As I see it, there are two options to break the tension:

  • Do manual QA, and abandon sprint-based methodologies (try Kanban, for example)
  • Use a sprint-based methodology, and avoid manual QA (some teams fully automate testing)
In my experience, organizations do neither of the above, and the tension continues.

Continuity of Leadership

There's a Kafkaesque situation that develops in companies that cannot retain senior employees. A team feels a sense of urgency about shipping software, but no one can tell them what to build.

Engineers are responsible for making the products that sustain the company, but there's no one around who can say what the products should do exactly.

It's like a movie where the protagonist wakes up every morning with no knowledge of what happened the day before, and tries to piece together his identity from artifacts scattered about.
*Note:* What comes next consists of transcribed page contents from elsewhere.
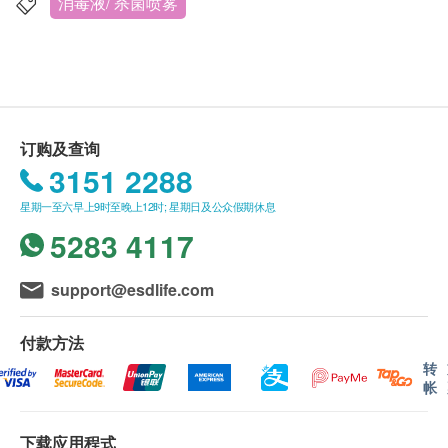
health.ESDlife保留最终决议权。
消毒液/ 杀箘喷雾
送货
购买营康荟产品总额满HK$800，即可享香港一般
地区免费送货服务。
送货服务*只适用于香港岛，九龙及新界之地址。 *
订购及查询
(但车辆不能直达的地区，需视附情况收取附加
3151 2288
费。)
星期一至六早上9时至晚上12时; 星期日及公众假期休息
没有升降机之楼层，将收取上楼送货费，费用为每
5283 4117
层$30。
偏远地区如离岛、马湾、愉景湾、大屿山及东涌等
地区，将额外收取$200送货费, 但车辆不能直达的
support@esdlife.com
地区，再需视乎情况收取附加费。
账单总额未满HK$800 需附加HK$80运费。
付款方法
订单确认后将于 4 个工作天内营康荟会联络安排发
转
帐
货。
不排除运送时间会因节日而有所影响。当八号烈风
下载应用程式
讯号悬挂或黑色暴雨警告生效时，送货服务时间将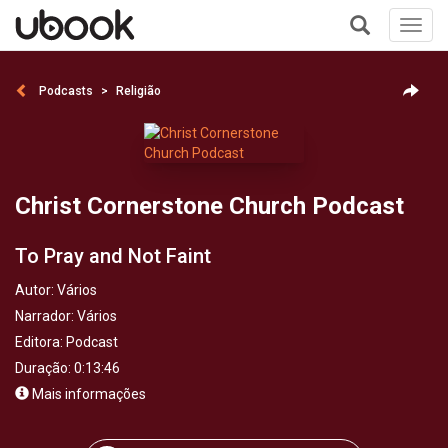
Toggl
navig
+
Podcasts
Religião
Christ Cornerstone Church Podcast
To Pray and Not Faint
Autor:
Vários
Narrador:
Vários
Editora:
Podcast
Duração: 0:13:46
Mais informações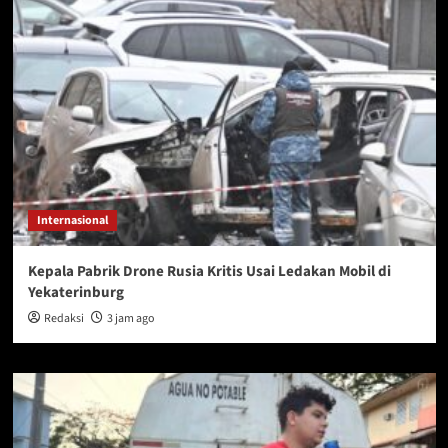
Internasional
Kepala Pabrik Drone Rusia Kritis Usai Ledakan Mobil di
Yekaterinburg
Redaksi
3 jam ago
Big organizational initiatives fail repeatedly because there's no one around from the beginning to the end of the initiative. People working on the initiative find that they can't even remember why the initiative was necessary. The leader who championed the initiative isn't around to take credit for its completion, so there's no one working on the initiative at any given time who cares about its completion.

Cross-team relationships barely exist because whoever is leading one team at the moment doesn't know the leaders of the other teams and has no history with them.
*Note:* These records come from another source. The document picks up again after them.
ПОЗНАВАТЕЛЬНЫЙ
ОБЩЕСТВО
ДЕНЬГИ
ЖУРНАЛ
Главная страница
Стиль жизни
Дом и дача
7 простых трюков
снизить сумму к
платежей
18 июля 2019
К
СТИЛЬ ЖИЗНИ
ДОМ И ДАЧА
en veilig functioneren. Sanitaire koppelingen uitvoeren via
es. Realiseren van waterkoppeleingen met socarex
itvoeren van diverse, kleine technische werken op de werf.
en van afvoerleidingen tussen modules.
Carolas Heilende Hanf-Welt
Leaders are continually "backfilling" for other leaders that left, being asked questions that they can't answer.

Morale stays at a low simmer. People show up to work each Monday morning knowing they won’t be productive. Another week where they won’t know if they did good work or not, because no one can define the goal.

An organization without continuity of leadership is an organization with amnesia.

Daring to Care

The most effective technical leader I ever worked with had a track record for coming onto a project and whipping it into shape. His ideas were not groundbreaking. He was not a genius engineer. He was a smart guy, but not necessarily the smartest guy in the room. He wasn't an expert politician, or a charmer. His superpower was that he simply cared more than anyone else around him about the project's success, and he would not back down when implementing improvements. When he noticed an area for improvement, he just did whatever it took to fix it. He would calmly but with absolute persistence run through his argument with whoever he needed to convince that it was the right thing to do. It didn't matter how many people he had to convince, how high up they were, how difficult it was to convince them. He just wouldn't stop if he knew he was right. No improvement was too small or too big. I remember him saying to me once that he didn't understand why people around him would acknowledge obvious problems, but not fix them themselves. What I didn't say, but was thinking silently, was "because no one else here cares as much as you do."

There's risk that comes with caring about something. If I take the initiative to fix the slow build process, then I'm now responsible for it. If I break something, everyone's going to look at me. I might have to talk to the Infrastructure team. Jeez, those guys take so long to get back to you. I'll have to open tickets. I might have to bother people I don't know well to make my task their priority. The build process works now, right? Yeah, it takes longer than it probably needs to, but it works. Do I really care enough to take all this on?

The individuals who rise to the top aren't always the smartest, the most creative, the most charming. They just give a damn. They care more than the people around them. When someone truly cares, they will find no shortage of problems to solve around them. They will find solutions. They will push through objections. They will argue with people. They will take on responsibility for things they don't strictly need to, things no one asked them to take responsibility for.

The open question is: How do you get someone to care? Why do some people care so much more about a project than those around them? Those people are worth their weight in gold.